The month of January is now officially a disaster for Waterford, and town officials couldn’t be happier.
Friday, President Barack Obama declared the Jan. 12 snowstorm a major disaster for most of Connecticut. That allows for Waterford, along with other local municipalities, to get federal dollars for costs related to storm cleanup.
Waterford applied for $130,000 in funds through the Department of Homeland Security earlier in the month. While the exact amount hasn’t been decided yet, it is normally around 75 percent of the application, which would be $97,500, First Selectman Dan Steward said.
“That would be very nice,” he said.
The $130,000 figure is based on of a number of costs using FEMA guidelines, Steward said. Overtime costs and salt and sand are factored in, but so are the hours on each plow and front-end loader, even volunteer hours, he said.
“We follow their formula,” Steward said. “If you don’t, you don’t get the money.”
Because of all the snow, the public works department has exceeded its budget in salt, sand and overtime, Public Works Director Ron Cusano said. However, by cutting back on road reconstruction and other work, the department as a whole will still stay under budget this year, he said.
The money is returned to the town and will go into the general fund. Those costs will not just filter back to public works, but also the capital plan for perhaps buying a new plow truck because of wear and tear, Steward said.
“The wear and tear on our equipment in these storms is huge,” he said. “You will see this money show up in a lot of other budgets.”
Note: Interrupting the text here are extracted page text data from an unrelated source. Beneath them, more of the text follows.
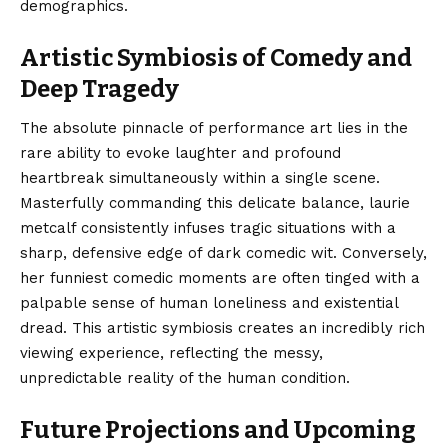
demographics.
Artistic Symbiosis of Comedy and
Deep Tragedy
The absolute pinnacle of performance art lies in the
rare ability to evoke laughter and profound
heartbreak simultaneously within a single scene.
Masterfully commanding this delicate balance, laurie
metcalf consistently infuses tragic situations with a
sharp, defensive edge of dark comedic wit. Conversely,
her funniest comedic moments are often tinged with a
palpable sense of human loneliness and existential
dread. This artistic symbiosis creates an incredibly rich
viewing experience, reflecting the messy,
unpredictable reality of the human condition.
Future Projections and Upcoming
Obama declared the snowstorm a disaster in Fairfield, Hartford, Litchfield, New Haven, New London and Tolland Counties, including the Mohegan and Mashantucket Pequot Tribal Nations. He did not declare the snowstorm a disaster in Middlesex or Windham counties.
A Note On The Town’s General Fund
Waterford has a relatively high general fund compared to other towns. The total is around $9.4 million, or approximately 13 percent of this year’s budget, set at $72.1 million. Most towns are within 5 to 9 percent of the budget.
The high general fund has advantages and disadvantages, Finance Director Rudy Beers said. The biggest advantage is the town borrows money at an extremely low rate, a big deal considering the town is borrowing more than $200 million for all the recent school construction, she said.
The major disadvantage is it hurts the town during collective bargaining. Union salaries are based upon the town’s ability to pay, and if the town has a large general fund, it is deemed to be able to pay, she said.
However, she said, it might be time to challenge the unions anyway. In recent years, the town has been unwilling to take the unions to arbitration, instead settling and giving unions raises due to the fear the town would lose because of the large fund, she said.
Trying it once might be worth it, Beers said.
“I think it comes to the point that you go for it, despite all the (legal) costs, and test your chances,” she said. “If you win, it will set a precedent for all the other town unions; and if you lose, at least you tried your best.”